Goldcrest Partners co-founder Tim McEwan draws on his experiences of teamwork during his career in the British Army to highlight 7 conditions that he believes are essential to success and take away the guesswork.
The model offers a systemic framework to create the conditions that pull together individual brilliance into collective power, allowing each team to define for itself what high performance looks like for them and the journey to get there. As a process, it’s intensive but the results are compelling.
This will be a series of 7 insight pieces, starting with Trust which you can read below.
Trust
We perform well perform because we trust each other. We trust each other’s alignment to our shared goal. We trust each other’s commitment to work hard. We trust each other’s skill and ability. We trust each other to look out for each other. We trust each other to hold each other to account.

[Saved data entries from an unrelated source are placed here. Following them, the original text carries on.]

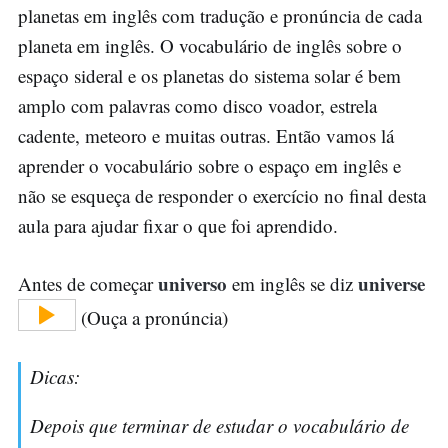
planetas em inglês com tradução e pronúncia de cada
planeta em inglês. O vocabulário de inglês sobre o
espaço sideral e os planetas do sistema solar é bem
amplo com palavras como disco voador, estrela
cadente, meteoro e muitas outras. Então vamos lá
aprender o vocabulário sobre o espaço em inglês e
não se esqueça de responder o exercício no final desta
aula para ajudar fixar o que foi aprendido.
universo
universe
Antes de começar
em inglês se diz
(Ouça a pronúncia)
Dicas:
Depois que terminar de estudar o vocabulário de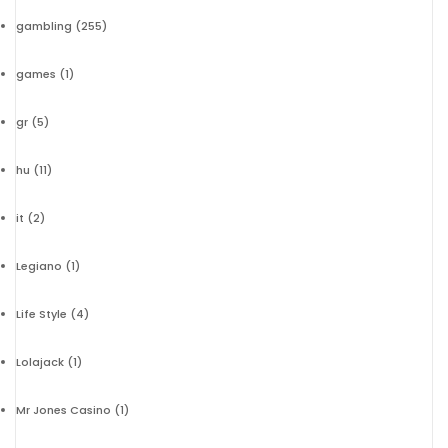
gambling
(255)
games
(1)
gr
(5)
hu
(11)
it
(2)
Legiano
(1)
Life Style
(4)
Lolajack
(1)
Mr Jones Casino
(1)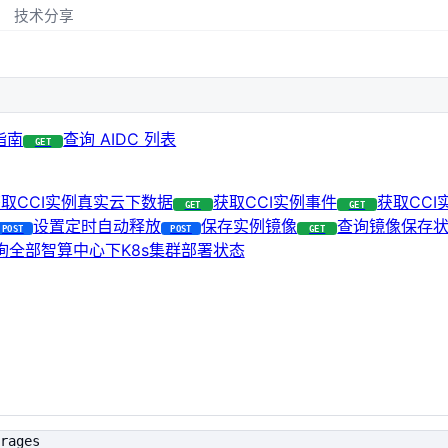
技术分享
 指南
查询 AIDC 列表
GET
取CCI实例真实云下数据
获取CCI实例事件
获取CC
GET
GET
设置定时自动释放
保存实例镜像
查询镜像保存
POST
POST
GET
询全部智算中心下K8s集群部署状态
rages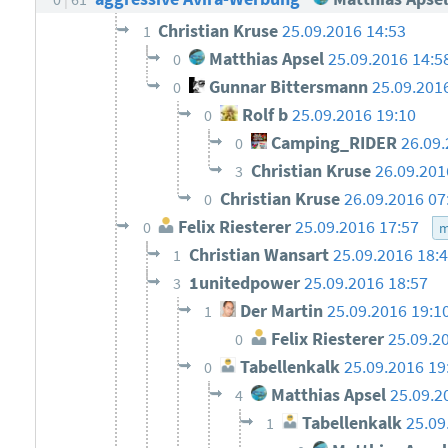
Christian Kruse
25.09.2016 14:53
1
Matthias Apsel
25.09.2016 14:5
0
Gunnar Bittersmann
25.09.201
0
Rolf b
25.09.2016 19:10
0
Camping_RIDER
26.09.
0
Christian Kruse
26.09.201
3
Christian Kruse
26.09.2016 07
0
Felix Riesterer
25.09.2016 17:57
0
m
Christian Wansart
25.09.2016 18:
1
1unitedpower
25.09.2016 18:57
3
Der Martin
25.09.2016 19:1
1
Felix Riesterer
25.09.2
0
Tabellenkalk
25.09.2016 19
0
Matthias Apsel
25.09.2
4
Tabellenkalk
25.09
1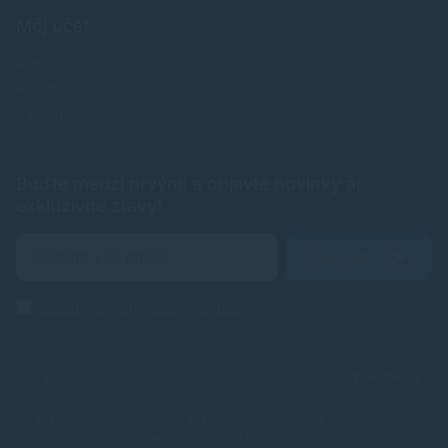
Môj účet
Prihlásenie
Registrácia
Zabudnuté heslo
Buďte medzi prvými a objavte novinky aj
exkluzívne zľavy!
Odoslať
Zásady ochrany osobných údajov
Spoľahlivé náplne do tlačiarní, ktoré šetria Vaše peniaze od
TonerDepot
.
V e-shope TonerDepot.sk (naplne-do-tlaciarni.sk) Vám prinášame
kvalitné tonery a atramentové náplne, ktoré sú plnohodnotnou náhradou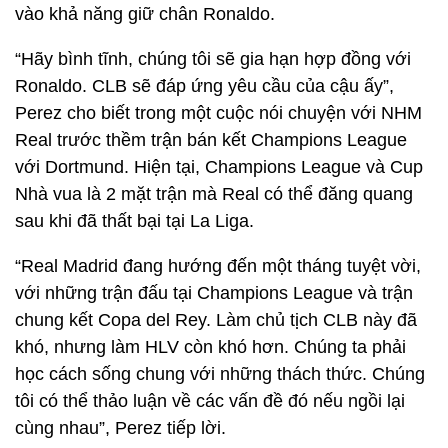
vào khả năng giữ chân Ronaldo.
“Hãy bình tĩnh, chúng tôi sẽ gia hạn hợp đồng với
Ronaldo. CLB sẽ đáp ứng yêu cầu của cậu ấy”,
Perez cho biết trong một cuộc nói chuyện với NHM
Real trước thềm trận bán kết Champions League
với Dortmund. Hiện tại, Champions League và Cup
Nhà vua là 2 mặt trận mà Real có thể đăng quang
sau khi đã thất bại tại La Liga.
“Real Madrid đang hướng đến một tháng tuyệt vời,
với những trận đấu tại Champions League và trận
chung kết Copa del Rey. Làm chủ tịch CLB này đã
khó, nhưng làm HLV còn khó hơn. Chúng ta phải
học cách sống chung với những thách thức. Chúng
tôi có thể thảo luận về các vấn đề đó nếu ngồi lại
cùng nhau”, Perez tiếp lời.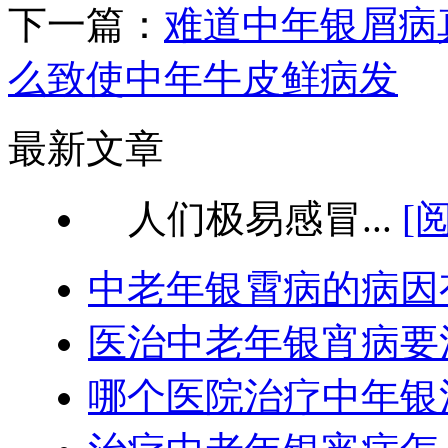
下一篇：
难道中年银屑病
么致使中年牛皮鲜病发
最新文章
人们极易感冒...
[
中老年银霄病的病因
医治中老年银宵病要
哪个医院治疗中年银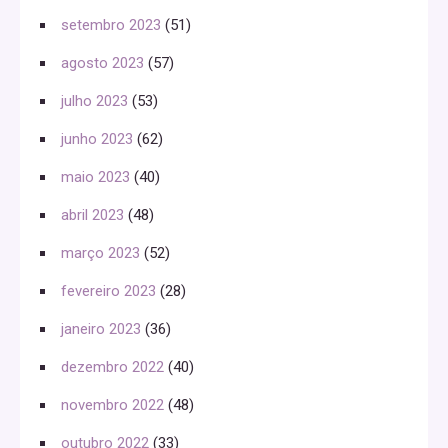
setembro 2023
(51)
agosto 2023
(57)
julho 2023
(53)
junho 2023
(62)
maio 2023
(40)
abril 2023
(48)
março 2023
(52)
fevereiro 2023
(28)
janeiro 2023
(36)
dezembro 2022
(40)
novembro 2022
(48)
outubro 2022
(33)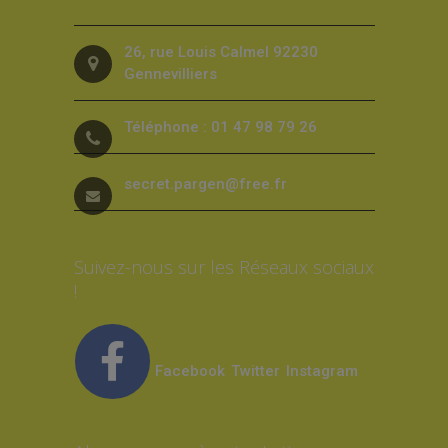
26, rue Louis Calmel 92230
Gennevilliers
Téléphone : 01 47 98 79 26
secret.pargen@free.fr
Suivez-nous sur les Réseaux sociaux
!
Facebook
Twitter
Instagram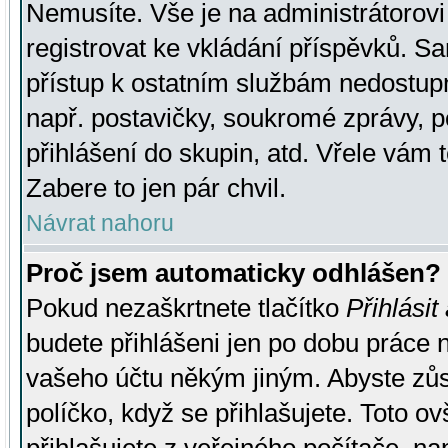
Nemusíte. Vše je na administrátorovi 
registrovat ke vkládání příspěvků. S
přístup k ostatním službám nedostu
např. postavičky, soukromé zprávy, p
přihlášení do skupin, atd. Vřele vám 
Zabere to jen pár chvil.
Návrat nahoru
Proč jsem automaticky odhlášen?
Pokud nezaškrtnete tlačítko
Přihlásit
budete přihlášeni jen po dobu práce n
vašeho účtu někým jiným. Abyste zůsta
políčko, když se přihlašujete. Toto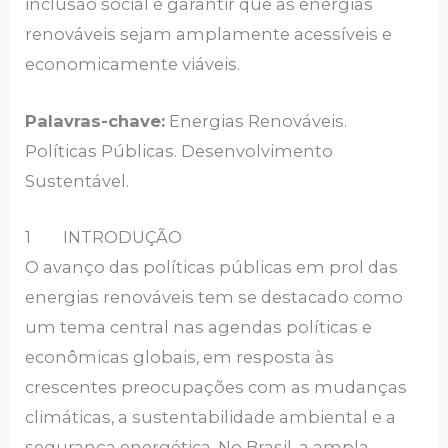
inclusão social e garantir que as energias
renováveis sejam amplamente acessíveis e
economicamente viáveis.
Palavras-chave:
Energias Renováveis.
Políticas Públicas. Desenvolvimento
Sustentável.
1 INTRODUÇÃO
O avanço das políticas públicas em prol das
energias renováveis tem se destacado como
um tema central nas agendas políticas e
econômicas globais, em resposta às
crescentes preocupações com as mudanças
climáticas, a sustentabilidade ambiental e a
segurança energética. No Brasil, a ampla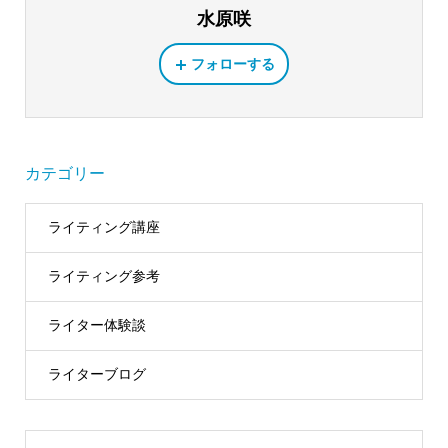
水原咲
フォローする
カテゴリー
ライティング講座
ライティング参考
ライター体験談
ライターブログ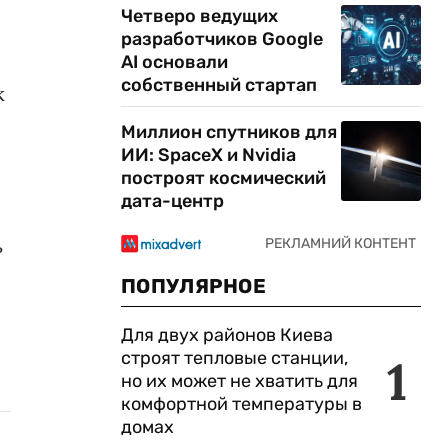
Четверо ведущих
разработчиков Google
AI основали
собственный стартап
к
Миллион спутников для
ИИ: SpaceX и Nvidia
построят космический
дата-центр
ь
ПОПУЛЯРНОЕ
Для двух районов Киева
строят тепловые станции,
1
но их может не хватить для
комфортной температуры в
домах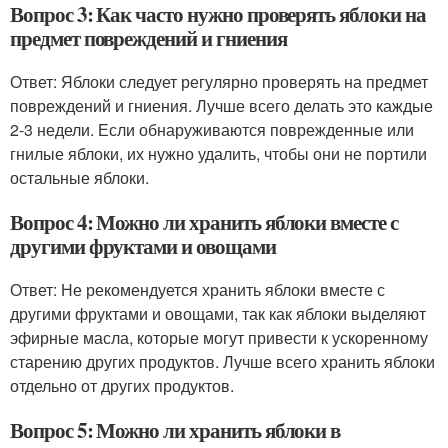
Вопрос 3: Как часто нужно проверять яблоки на
предмет повреждений и гниения
Ответ: Яблоки следует регулярно проверять на предмет
повреждений и гниения. Лучше всего делать это каждые
2-3 недели. Если обнаруживаются поврежденные или
гнилые яблоки, их нужно удалить, чтобы они не портили
остальные яблоки.
Вопрос 4: Можно ли хранить яблоки вместе с
другими фруктами и овощами
Ответ: Не рекомендуется хранить яблоки вместе с
другими фруктами и овощами, так как яблоки выделяют
эфирные масла, которые могут привести к ускоренному
старению других продуктов. Лучше всего хранить яблоки
отдельно от других продуктов.
Вопрос 5: Можно ли хранить яблоки в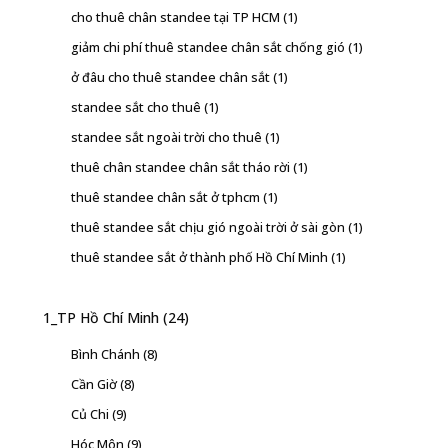
cho thuê chân standee tại TP HCM
(1)
giảm chi phí thuê standee chân sắt chống gió
(1)
ở đâu cho thuê standee chân sắt
(1)
standee sắt cho thuê
(1)
standee sắt ngoài trời cho thuê
(1)
thuê chân standee chân sắt tháo rời
(1)
thuê standee chân sắt ở tphcm
(1)
thuê standee sắt chịu gió ngoài trời ở sài gòn
(1)
thuê standee sắt ở thành phố Hồ Chí Minh
(1)
1_TP Hồ Chí Minh
(24)
Bình Chánh
(8)
Cần Giờ
(8)
Củ Chi
(9)
Hóc Môn
(9)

Trust is essential to any high-performing team, and many of the most serious challenges to effective team functioning derive from its absence. Patrick Lencioni’s seminal work The Five Dysfunctions of a Team places trust at the foundation of a functional team for good reason.
By its very nature trust is something to be granted rather than made. We cannot insist someone trusts us but we can inspire the conditions under which they may chose to have faith in our trustworthiness. The same is true within teams. Trust within a new team needs to built. It can only be based on exchanges completed. Over time it evolves and develops, is galvanised by shared experiences, wins and losses. Teams are rarely static and the high-performing team is critically aware of the varying trust capital within the group as members change, relational bonds tear and repair, and reputations are built.
Effectiveness of action is critical to high performance and trust is a crucial to enable this. When a high trust environment exists within a team, the division of labour can be clearer because there is confidence in the reliability of others to perform their roles. When we trust fellow team members word and deed, it allows us to focus on our own parcel of activity without double guessing and inefficiency.
Over time, most of us have developed the critical capacity to evaluate the triggers, cues and data to help us decide whether to trust or not trust. This becomes stretched when we encounter novel situations and a high-performing team is able to calibrate the context much more quickly and accurately than an individual.
In its essence, trust exists when we can reliably predict the behaviour of something or someone (including ourselves). Recognising the value of trust and how to cultivate it to create a high-performing team is a vital first step in achieving team goals.